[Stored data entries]
*** Begin section ***

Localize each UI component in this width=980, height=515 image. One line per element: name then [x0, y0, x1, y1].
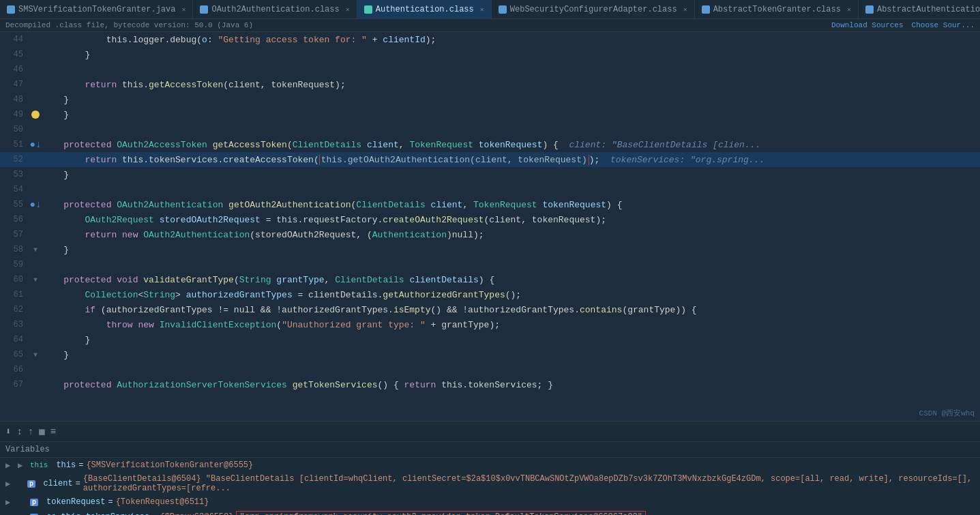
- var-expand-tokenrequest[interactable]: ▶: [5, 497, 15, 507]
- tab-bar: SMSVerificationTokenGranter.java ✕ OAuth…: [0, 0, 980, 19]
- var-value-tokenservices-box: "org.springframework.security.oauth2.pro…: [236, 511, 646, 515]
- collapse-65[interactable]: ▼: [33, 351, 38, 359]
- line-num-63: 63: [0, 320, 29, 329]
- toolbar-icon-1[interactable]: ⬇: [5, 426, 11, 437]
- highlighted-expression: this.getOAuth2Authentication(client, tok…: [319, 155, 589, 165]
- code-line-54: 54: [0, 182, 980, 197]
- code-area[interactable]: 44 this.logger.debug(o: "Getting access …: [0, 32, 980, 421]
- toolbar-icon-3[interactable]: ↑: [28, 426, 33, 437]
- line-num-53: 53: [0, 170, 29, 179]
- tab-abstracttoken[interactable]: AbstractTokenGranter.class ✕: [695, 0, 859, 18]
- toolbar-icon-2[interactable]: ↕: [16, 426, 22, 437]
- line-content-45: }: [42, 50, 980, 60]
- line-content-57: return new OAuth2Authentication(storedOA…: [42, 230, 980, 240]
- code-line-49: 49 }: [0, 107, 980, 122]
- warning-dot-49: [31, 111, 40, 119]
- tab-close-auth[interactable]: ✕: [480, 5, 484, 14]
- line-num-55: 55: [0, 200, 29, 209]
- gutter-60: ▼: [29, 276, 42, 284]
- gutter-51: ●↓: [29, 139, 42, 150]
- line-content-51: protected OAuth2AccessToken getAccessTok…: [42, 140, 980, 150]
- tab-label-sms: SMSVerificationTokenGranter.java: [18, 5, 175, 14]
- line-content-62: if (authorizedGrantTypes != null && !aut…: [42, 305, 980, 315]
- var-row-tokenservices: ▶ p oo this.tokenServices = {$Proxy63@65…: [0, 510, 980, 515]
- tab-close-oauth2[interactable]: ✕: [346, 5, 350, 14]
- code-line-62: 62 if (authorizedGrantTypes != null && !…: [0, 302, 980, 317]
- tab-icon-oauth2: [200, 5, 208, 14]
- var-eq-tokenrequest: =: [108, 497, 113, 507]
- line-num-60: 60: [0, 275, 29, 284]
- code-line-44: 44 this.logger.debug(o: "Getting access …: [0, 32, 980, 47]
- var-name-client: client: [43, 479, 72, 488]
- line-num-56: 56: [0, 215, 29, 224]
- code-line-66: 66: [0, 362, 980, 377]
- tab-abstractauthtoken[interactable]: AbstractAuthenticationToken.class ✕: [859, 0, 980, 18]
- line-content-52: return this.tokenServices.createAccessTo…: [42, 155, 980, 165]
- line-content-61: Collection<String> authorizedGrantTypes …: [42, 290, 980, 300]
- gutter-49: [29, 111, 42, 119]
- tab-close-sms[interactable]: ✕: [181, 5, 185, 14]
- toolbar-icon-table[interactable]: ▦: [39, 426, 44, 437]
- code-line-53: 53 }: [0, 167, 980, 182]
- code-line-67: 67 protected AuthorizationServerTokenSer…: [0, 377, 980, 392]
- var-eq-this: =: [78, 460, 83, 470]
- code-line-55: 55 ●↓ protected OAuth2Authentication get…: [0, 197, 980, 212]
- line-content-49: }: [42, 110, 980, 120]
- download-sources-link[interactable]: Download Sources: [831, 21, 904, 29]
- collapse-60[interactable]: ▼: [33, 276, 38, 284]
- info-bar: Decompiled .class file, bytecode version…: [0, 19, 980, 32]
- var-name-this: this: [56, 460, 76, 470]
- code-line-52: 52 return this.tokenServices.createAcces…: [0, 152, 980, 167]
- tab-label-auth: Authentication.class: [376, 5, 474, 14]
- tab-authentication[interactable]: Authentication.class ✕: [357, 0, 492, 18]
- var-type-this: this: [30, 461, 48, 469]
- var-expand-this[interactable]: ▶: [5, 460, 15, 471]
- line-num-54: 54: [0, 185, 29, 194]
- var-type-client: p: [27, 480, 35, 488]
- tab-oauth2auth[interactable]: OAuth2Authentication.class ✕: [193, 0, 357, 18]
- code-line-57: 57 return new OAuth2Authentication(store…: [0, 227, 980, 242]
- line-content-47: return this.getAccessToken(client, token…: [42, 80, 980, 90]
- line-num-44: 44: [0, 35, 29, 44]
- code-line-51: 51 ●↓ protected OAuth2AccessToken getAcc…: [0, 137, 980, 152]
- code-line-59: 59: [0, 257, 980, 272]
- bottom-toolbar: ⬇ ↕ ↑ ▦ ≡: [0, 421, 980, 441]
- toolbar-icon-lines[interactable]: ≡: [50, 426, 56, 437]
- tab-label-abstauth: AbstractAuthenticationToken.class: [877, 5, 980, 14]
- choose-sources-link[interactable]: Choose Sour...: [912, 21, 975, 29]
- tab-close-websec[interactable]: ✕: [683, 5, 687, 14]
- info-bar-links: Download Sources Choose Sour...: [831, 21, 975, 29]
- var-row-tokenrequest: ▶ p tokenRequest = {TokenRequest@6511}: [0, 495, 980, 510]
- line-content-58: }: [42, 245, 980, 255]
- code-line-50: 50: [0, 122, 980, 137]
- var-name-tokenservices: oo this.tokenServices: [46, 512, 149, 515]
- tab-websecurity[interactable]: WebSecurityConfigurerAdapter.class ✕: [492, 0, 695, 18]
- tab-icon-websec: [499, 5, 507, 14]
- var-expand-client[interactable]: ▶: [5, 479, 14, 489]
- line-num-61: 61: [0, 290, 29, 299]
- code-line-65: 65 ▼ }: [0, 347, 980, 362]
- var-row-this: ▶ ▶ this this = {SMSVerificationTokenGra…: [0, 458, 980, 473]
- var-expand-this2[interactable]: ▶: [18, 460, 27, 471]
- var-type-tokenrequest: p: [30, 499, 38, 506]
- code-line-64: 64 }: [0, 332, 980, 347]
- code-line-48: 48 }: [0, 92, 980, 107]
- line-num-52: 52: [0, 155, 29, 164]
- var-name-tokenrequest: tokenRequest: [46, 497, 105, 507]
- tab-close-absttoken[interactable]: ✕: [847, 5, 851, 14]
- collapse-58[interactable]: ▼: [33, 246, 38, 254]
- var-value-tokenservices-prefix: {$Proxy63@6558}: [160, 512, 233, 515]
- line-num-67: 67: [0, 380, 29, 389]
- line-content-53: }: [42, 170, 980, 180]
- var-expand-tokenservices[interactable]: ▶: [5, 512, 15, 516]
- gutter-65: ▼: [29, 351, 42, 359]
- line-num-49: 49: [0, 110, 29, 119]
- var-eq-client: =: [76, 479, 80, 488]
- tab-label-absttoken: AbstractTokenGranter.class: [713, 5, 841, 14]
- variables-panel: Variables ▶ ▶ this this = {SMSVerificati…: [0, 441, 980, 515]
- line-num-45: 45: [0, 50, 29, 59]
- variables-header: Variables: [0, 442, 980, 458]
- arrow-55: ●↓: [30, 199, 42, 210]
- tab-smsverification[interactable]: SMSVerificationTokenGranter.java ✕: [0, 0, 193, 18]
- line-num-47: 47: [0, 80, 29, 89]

*** End section ***

:: Description of the task ::
Return the entries above in full and unchanged, omitting every image.

:: Your solution ::
Localize each UI component in this width=980, height=515 image. One line per element: name then [x0, y0, x1, y1].
- var-expand-tokenrequest[interactable]: ▶: [5, 497, 15, 507]
- tab-bar: SMSVerificationTokenGranter.java ✕ OAuth…: [0, 0, 980, 19]
- var-value-tokenservices-box: "org.springframework.security.oauth2.pro…: [236, 511, 646, 515]
- collapse-65[interactable]: ▼: [33, 351, 38, 359]
- line-num-63: 63: [0, 320, 29, 329]
- toolbar-icon-1[interactable]: ⬇: [5, 426, 11, 437]
- highlighted-expression: this.getOAuth2Authentication(client, tok…: [319, 155, 589, 165]
- code-line-54: 54: [0, 182, 980, 197]
- code-area[interactable]: 44 this.logger.debug(o: "Getting access …: [0, 32, 980, 421]
- toolbar-icon-3[interactable]: ↑: [28, 426, 33, 437]
- line-num-53: 53: [0, 170, 29, 179]
- tab-abstracttoken[interactable]: AbstractTokenGranter.class ✕: [695, 0, 859, 18]
- toolbar-icon-2[interactable]: ↕: [16, 426, 22, 437]
- line-content-45: }: [42, 50, 980, 60]
- line-content-57: return new OAuth2Authentication(storedOA…: [42, 230, 980, 240]
- code-line-49: 49 }: [0, 107, 980, 122]
- warning-dot-49: [31, 111, 40, 119]
- tab-close-auth[interactable]: ✕: [480, 5, 484, 14]
- line-num-55: 55: [0, 200, 29, 209]
- gutter-60: ▼: [29, 276, 42, 284]
- gutter-51: ●↓: [29, 139, 42, 150]
- line-content-51: protected OAuth2AccessToken getAccessTok…: [42, 140, 980, 150]
- tab-label-sms: SMSVerificationTokenGranter.java: [18, 5, 175, 14]
- line-content-62: if (authorizedGrantTypes != null && !aut…: [42, 305, 980, 315]
- var-row-tokenservices: ▶ p oo this.tokenServices = {$Proxy63@65…: [0, 510, 980, 515]
- tab-close-oauth2[interactable]: ✕: [346, 5, 350, 14]
- code-line-62: 62 if (authorizedGrantTypes != null && !…: [0, 302, 980, 317]
- tab-icon-oauth2: [200, 5, 208, 14]
- var-eq-tokenrequest: =: [108, 497, 113, 507]
- line-num-60: 60: [0, 275, 29, 284]
- code-line-44: 44 this.logger.debug(o: "Getting access …: [0, 32, 980, 47]
- var-name-client: client: [43, 479, 72, 488]
- line-num-56: 56: [0, 215, 29, 224]
- code-line-66: 66: [0, 362, 980, 377]
- tab-abstractauthtoken[interactable]: AbstractAuthenticationToken.class ✕: [859, 0, 980, 18]
- line-content-52: return this.tokenServices.createAccessTo…: [42, 155, 980, 165]
- line-content-61: Collection<String> authorizedGrantTypes …: [42, 290, 980, 300]
- gutter-49: [29, 111, 42, 119]
- tab-close-sms[interactable]: ✕: [181, 5, 185, 14]
- toolbar-icon-table[interactable]: ▦: [39, 426, 44, 437]
- code-line-53: 53 }: [0, 167, 980, 182]
- code-line-67: 67 protected AuthorizationServerTokenSer…: [0, 377, 980, 392]
- var-eq-this: =: [78, 460, 83, 470]
- code-line-55: 55 ●↓ protected OAuth2Authentication get…: [0, 197, 980, 212]
- line-content-49: }: [42, 110, 980, 120]
- download-sources-link[interactable]: Download Sources: [831, 21, 904, 29]
- collapse-60[interactable]: ▼: [33, 276, 38, 284]
- info-bar: Decompiled .class file, bytecode version…: [0, 19, 980, 32]
- var-name-this: this: [56, 460, 76, 470]
- code-line-52: 52 return this.tokenServices.createAcces…: [0, 152, 980, 167]
- tab-label-auth: Authentication.class: [376, 5, 474, 14]
- tab-authentication[interactable]: Authentication.class ✕: [357, 0, 492, 18]
- var-type-this: this: [30, 461, 48, 469]
- var-expand-this[interactable]: ▶: [5, 460, 15, 471]
- line-num-54: 54: [0, 185, 29, 194]
- var-type-client: p: [27, 480, 35, 488]
- tab-oauth2auth[interactable]: OAuth2Authentication.class ✕: [193, 0, 357, 18]
- code-line-57: 57 return new OAuth2Authentication(store…: [0, 227, 980, 242]
- line-content-47: return this.getAccessToken(client, token…: [42, 80, 980, 90]
- line-num-44: 44: [0, 35, 29, 44]
- code-line-51: 51 ●↓ protected OAuth2AccessToken getAcc…: [0, 137, 980, 152]
- code-line-59: 59: [0, 257, 980, 272]
- bottom-toolbar: ⬇ ↕ ↑ ▦ ≡: [0, 421, 980, 441]
- toolbar-icon-lines[interactable]: ≡: [50, 426, 56, 437]
- tab-label-abstauth: AbstractAuthenticationToken.class: [877, 5, 980, 14]
- choose-sources-link[interactable]: Choose Sour...: [912, 21, 975, 29]
- tab-close-websec[interactable]: ✕: [683, 5, 687, 14]
- info-bar-links: Download Sources Choose Sour...: [831, 21, 975, 29]
- var-row-tokenrequest: ▶ p tokenRequest = {TokenRequest@6511}: [0, 495, 980, 510]
- line-content-58: }: [42, 245, 980, 255]
- code-line-50: 50: [0, 122, 980, 137]
- var-name-tokenservices: oo this.tokenServices: [46, 512, 149, 515]
- tab-websecurity[interactable]: WebSecurityConfigurerAdapter.class ✕: [492, 0, 695, 18]
- tab-icon-websec: [499, 5, 507, 14]
- var-expand-client[interactable]: ▶: [5, 479, 14, 489]
- line-num-61: 61: [0, 290, 29, 299]
- code-line-65: 65 ▼ }: [0, 347, 980, 362]
- var-row-this: ▶ ▶ this this = {SMSVerificationTokenGra…: [0, 458, 980, 473]
- var-expand-this2[interactable]: ▶: [18, 460, 27, 471]
- var-type-tokenrequest: p: [30, 499, 38, 506]
- code-line-64: 64 }: [0, 332, 980, 347]
- code-line-48: 48 }: [0, 92, 980, 107]
- line-num-52: 52: [0, 155, 29, 164]
- var-name-tokenrequest: tokenRequest: [46, 497, 105, 507]
- tab-close-absttoken[interactable]: ✕: [847, 5, 851, 14]
- collapse-58[interactable]: ▼: [33, 246, 38, 254]
- var-value-tokenservices-prefix: {$Proxy63@6558}: [160, 512, 233, 515]
- line-num-67: 67: [0, 380, 29, 389]
- line-content-53: }: [42, 170, 980, 180]
- var-expand-tokenservices[interactable]: ▶: [5, 512, 15, 516]
- gutter-65: ▼: [29, 351, 42, 359]
- line-num-49: 49: [0, 110, 29, 119]
- var-eq-client: =: [76, 479, 80, 488]
- tab-label-absttoken: AbstractTokenGranter.class: [713, 5, 841, 14]
- variables-panel: Variables ▶ ▶ this this = {SMSVerificati…: [0, 441, 980, 515]
- line-num-45: 45: [0, 50, 29, 59]
- variables-header: Variables: [0, 442, 980, 458]
- arrow-55: ●↓: [30, 199, 42, 210]
- tab-smsverification[interactable]: SMSVerificationTokenGranter.java ✕: [0, 0, 193, 18]
- line-num-47: 47: [0, 80, 29, 89]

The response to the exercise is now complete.